Peter Cordes · Answer 1 · 2022-10-06T16:01:00.050

The brk(2) man page (section: C library/kernel ABI differences) describes how the glibc wrapper is implemented on top of Linux's system call, which returns the new brk on success, or the old brk on failure.

As I understand it, memory beyond the current break is unmapped. Addresses below the current break are part of the data segment (in the sense of data+bss+heap). The docs aren't clear on whether the break has to be page-aligned. (i.e. can you sbrk(64), or only sbrk(4096)?) If ASLR is enabled, the initial break will be some random distance past the end of the BSS.

See: What does the brk() system call do? An answer on that question has an example of using sbrk to replace malloc for code-golf. So yes, the old break is the address to return. And apparently you can sbrk any increment you want, not just pages.

You're the one writing the memory allocator. sbrk just lets you get more from the OS, like mmap(MAP_ANONYMOUS) but less flexible. It doesn't help you keep track of free blocks so you can use them for future allocations instead of always getting more from the OS.

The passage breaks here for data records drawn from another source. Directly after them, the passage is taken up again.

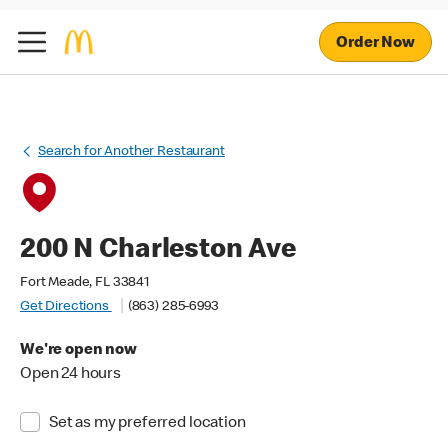
Order Now
Search for Another Restaurant
200 N Charleston Ave
Fort Meade, FL 33841
Get Directions
(863) 285-6993
We're open now
Open 24 hours
Set as my preferred location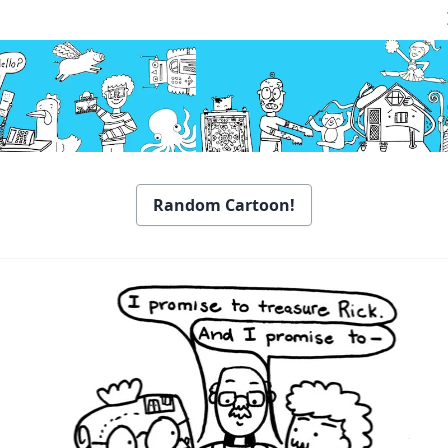
Random Cartoon!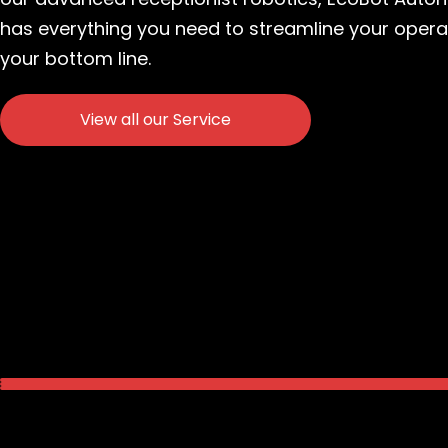
has everything you need to streamline your oper
your bottom line.
View all our Service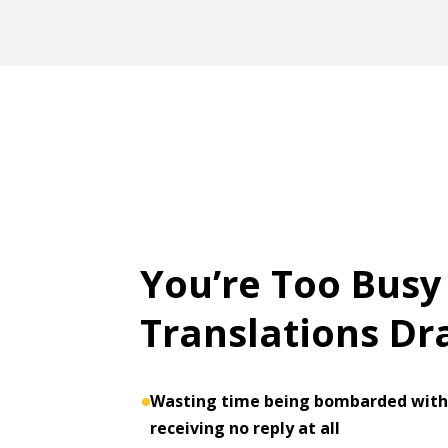
You’re Too Busy
Translations D
Wasting time being bombarded with 
receiving no reply at all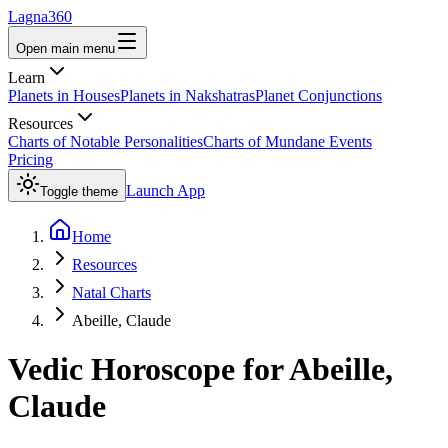
Lagna360
Open main menu
Learn
Planets in Houses
Planets in Nakshatras
Planet Conjunctions
Resources
Charts of Notable Personalities
Charts of Mundane Events
Pricing
Launch App
Toggle theme
Home
Resources
Natal Charts
Abeille, Claude
Vedic Horoscope for
Abeille,
Claude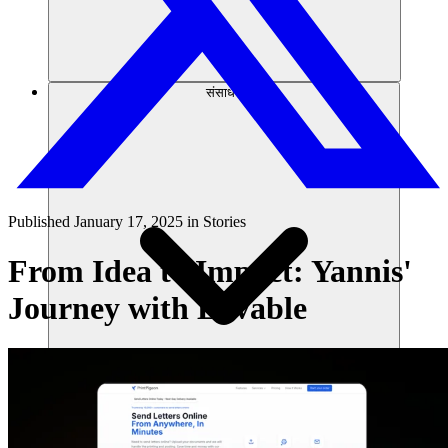
संसाधन
Published
January 17, 2025
in
Stories
From Idea to Impact: Yannis'
Journey with Lovable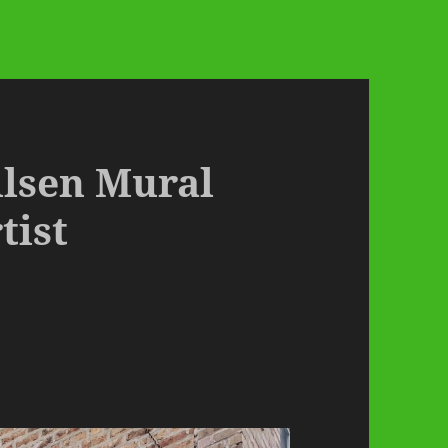
ilsen Mural
tist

The way to give back memory you got with sbrk is by calling sbrk with a negative argument. Obviously this requires a last-in-first-out usage pattern, which is why glibc's malloc only uses sbrk for small allocations (that can be put on the free-list when freed, to be handed out for future mallocs). Big allocations are best returned to the OS right away, instead of being kept mapped, so glibc's malloc uses mmap for those.

Never call free(3) on memory you didn't get from malloc(3) (or an associated function, like strdup(3), that says in the docs you can and should free(3) the memeory.) IDK what would happen if you called munmap on a page of memory below the program break. Probably it would just work, but then you'd have a hole in your data segment that could cause problems if the break ever decreased to there.

In assembly, the Linux brk system call takes an address where you want to set the break. As the man page notes, it either returns that for success, or returns the old break on failure, never a -errno code like -ENOMEM.

See Assembly x86 brk() call use for an x86-64 example.

The POSIX API where you can use positive or negative integer offsets is something you can implement by always calling twice, or like glibc keeping track of the current break in a global variable. To init that variable, use brk once with a requested address of 0, which will fail, as shown in the strace output below.

This is similar to what you'd do with the POSIX API, calling sbrk with increment = 0.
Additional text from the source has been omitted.